A business is only as successful as its people so it’s vitally important to invest in yourself during the downtown. Start tackling that big pile of reading—industry publications, relevant articles, research papers–you’ve been putting off. Develop new skills and sharpen existing ones through online courses. Organize yourself and your office. And don’t be afraid to just work less. Rather than take every piece of work that comes to you or your company because you’re panicked about lost revenue, trust that business is cyclical and will pick up (and you will once again feel you have no time for yourself), so why you have the hours, take a personal day and go to the beach or for a hike. The time away from your desk with also allow your mind to relax a bit and soon the creative ideas will be flowing.
Do an audit of your vendors and suppliers
During the busier periods of the year, you don’t have time to objectively assess your vendors to determine which ones are working and which should be replaced or contracts renegotiated. During the summer, you can. Informally audit your suppliers and vendors with an eye toward cost and time savings. There may be cost savings you can find by consolidating vendors or it might be wise to get updated bids from them. During the summer your vendors may also be slow, and that means they will be able to give more attention and thought to your questions and requests.

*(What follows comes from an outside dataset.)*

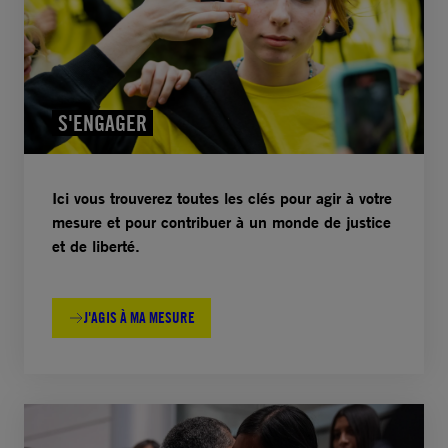
S'ENGAGER
Ici vous trouverez toutes les clés pour agir à votre
mesure et pour contribuer à un monde de justice
et de liberté.
J'AGIS À MA MESURE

Make new connections and strengthen old ones
Take advantage of the downtime others are having to connect or reconnect. With most companies in low gear, you can feel better about reaching out to try and develop new relationships, as well as strengthen existing ones. Remember, not everyone is at the beach and reaching out to connections and clients is the most personalized form of marketing. Get in touch with important connections and clients, especially those you haven’t checked in with because you’ve been too busy. Ramp up social media efforts to reach more people or host a networking event to thank your customers—giving you the chance to catch up with good customers in-person, at a time of year when the pressures of business are at a (relatively) low ebb.